The chamber sent five different direct emails to 2,402 hunters in marketing the city and its Ringneck Festival, she said.
“We will continue to market Huron strongly as a pheasant hunting destination,” she said. “Bird numbers may be down, but we still have more birds than any other state.”
Shelton said the chamber is also working on a 2019 marketing plan for Splash Central. A People’s Transit seven-passenger van will be wrapped with Splash Central advertising as well as hotel logos. The van takes passengers on a weekly basis from Huron to Brookings, Pierre, Mitchell, Sioux Falls and Watertown.
Shelton said she and Jon Jungemann are making membership calls. They are about one-fourth of the way finished, with the goal of wrapping it up this spring.
It is a tiered dues program with the ability to add on from the chamber’s menu to build the membership that fits each business type, she said.
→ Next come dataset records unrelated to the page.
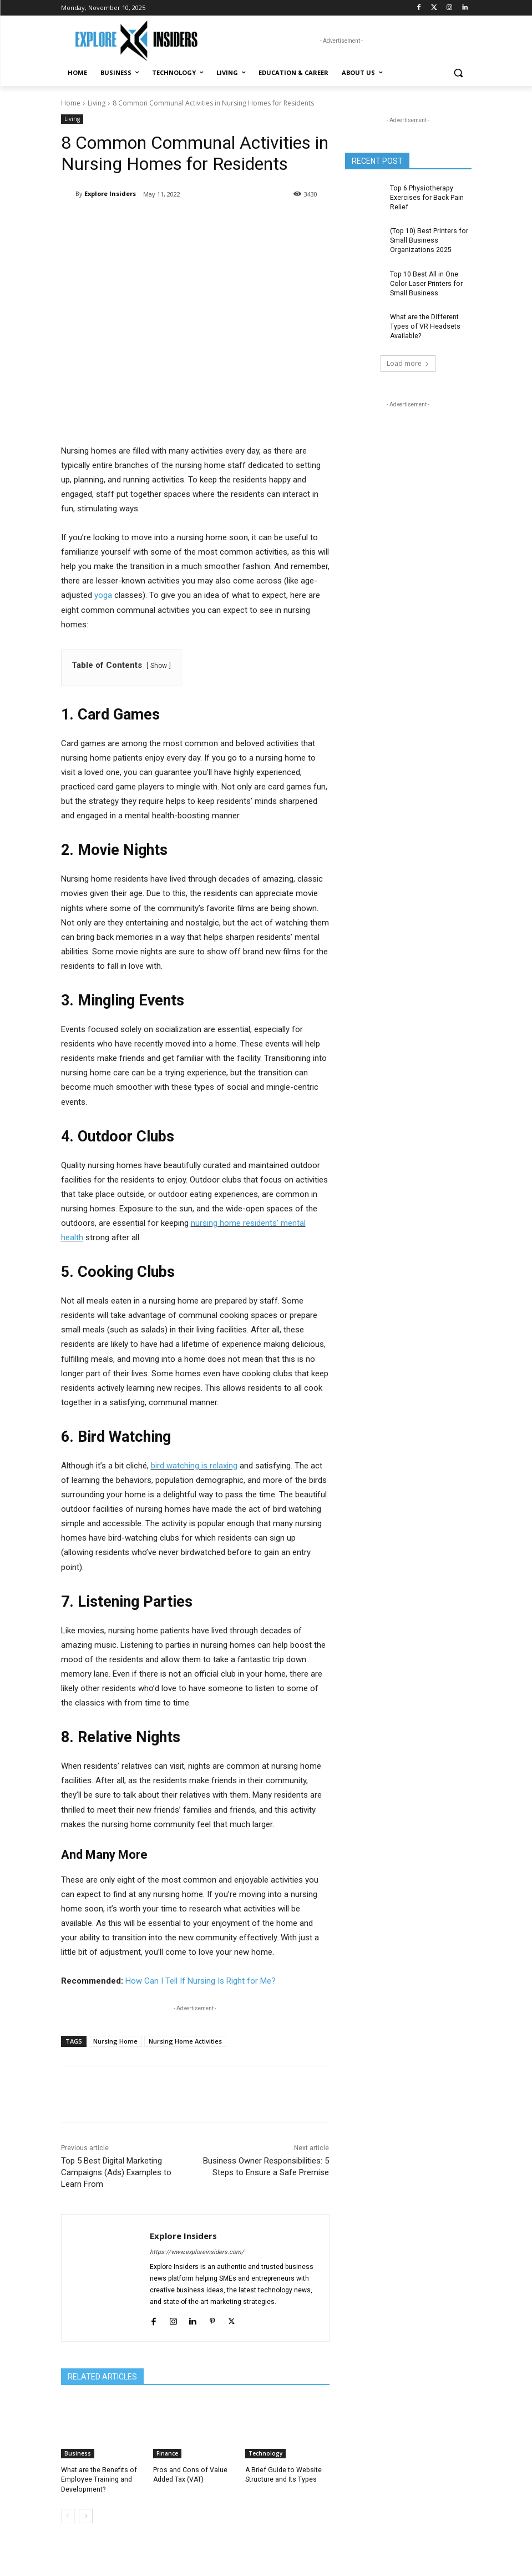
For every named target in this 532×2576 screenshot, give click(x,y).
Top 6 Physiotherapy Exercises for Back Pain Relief (426, 197)
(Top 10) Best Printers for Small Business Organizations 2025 (428, 240)
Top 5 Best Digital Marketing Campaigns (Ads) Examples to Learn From (116, 2172)
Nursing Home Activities (185, 2041)
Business (77, 2453)
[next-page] (86, 2515)
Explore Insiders (110, 193)
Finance (167, 2453)
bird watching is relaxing (194, 1466)
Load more (408, 361)
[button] (458, 73)
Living (96, 103)
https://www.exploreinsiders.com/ (197, 2252)
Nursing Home (115, 2041)
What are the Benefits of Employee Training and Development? (98, 2479)
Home (70, 103)
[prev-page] (68, 2515)
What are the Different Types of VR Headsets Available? (424, 324)
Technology (265, 2453)
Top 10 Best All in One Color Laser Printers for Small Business (425, 282)
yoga (103, 595)
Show (158, 666)
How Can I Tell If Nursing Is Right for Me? (200, 1981)
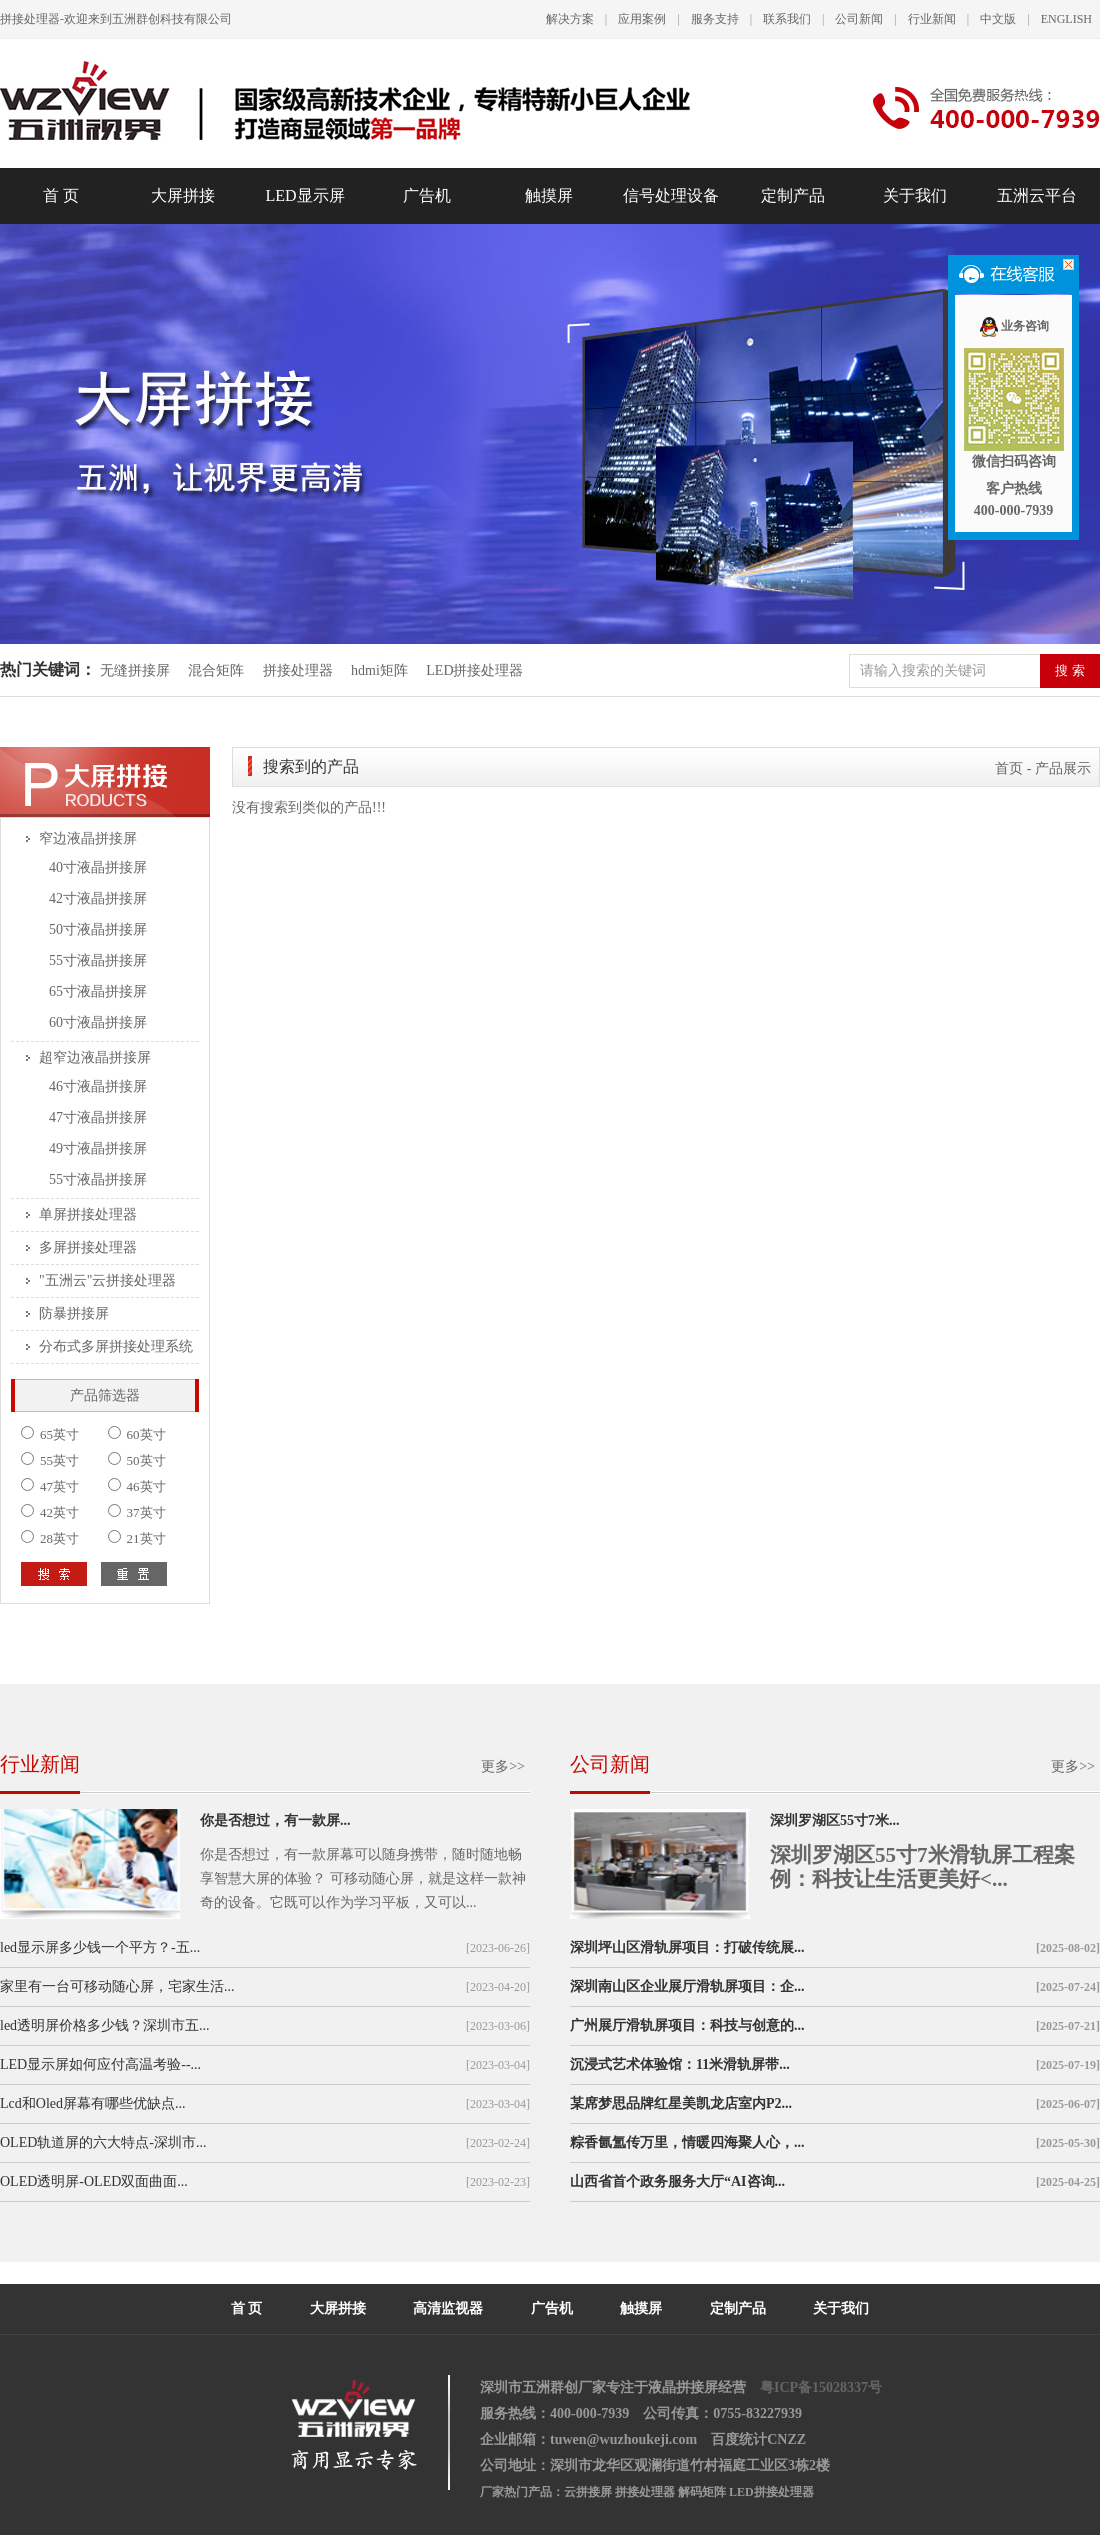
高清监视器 (448, 2308)
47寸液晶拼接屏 (98, 1117)
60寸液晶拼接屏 (98, 1022)
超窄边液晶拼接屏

All members will be switched to a Jan. 1 deadline. She said the response from members has been very positive.

Meanwhile, Shelton said the holiday shop local campaign was a hit with retailers and shoppers. Twenty-eight retailers participated during the five-week promotion.
Commissioners also:
• Announced that city offices will be closed and the City Commission won’t meet next Monday in observance of the Presidents’ Day holiday. The Monday garbage and recycling container routes will be collected on Wednesday, Feb. 20. Containers should be out Tuesday evening as the trucks will not be rerouted.
Also, the rubble site will be closed this Saturday and next Monday.
• Approved requests for alcohol beverage consumption in a public area from Holy Trinity Catholic Parish for a multi-cultural festival on March 1 at the parish and Joan Nettinga for a family reunion July 5-6 at Ravine Lake east shelter.
• Approved a raffle request filed by the Beadle County Izaak Walton Chapter for Dec. 30 at the clubhouse.
• Promoted Chad Bogh from water-sewer maintenance crew leader to water-sewer maintenance foreman.
• Approved an application for abatement and/or refund of property taxes filed by Mount Olivet Church of Huron, 638 Lincoln Ave. S.W., for property at 655 Minnesota Ave. S.W.
• Approved a $59,442 payment to Premier Contracting LLC of Huron for water main replacement work. The payment is for stored materials. The completion date is in June.
• Authorized Fire Chief Ron Hines to apply for up to $11,000 in Homeland Security grant funds to replace air bottles that will have reached their 15-year life span at the end of the year.
• Approved a wastewater treatment facility plan agreement with Banner Associates Inc. At a cost not to exceed $21,500, the company will address the requirements of the state Department of Environment and Natural Resources and allow the city to apply for loan and grant funding for wastewater facility improvement needs.
Those needs were identified in a preliminary engineering study completed for the city in 2016.
• Approved a voluntary mutual aid agreement with the South Dakota Water and Wastewater Agency Response Network.
The statewide network provides water and wastewater systems with a process for sharing emergency resources and for responding and recovering more quickly from a natural- or human-caused disaster, said City Engineer Brett Runge.
He said in the past the city of Huron has participated with response to disaster requests, but has never signed the mutual aid agreement or officially joined the network,
As of the fall of 2017, there were more than 100 local members in the network, consisting primarily of towns, cities, rural water systems and water and sanitary districts.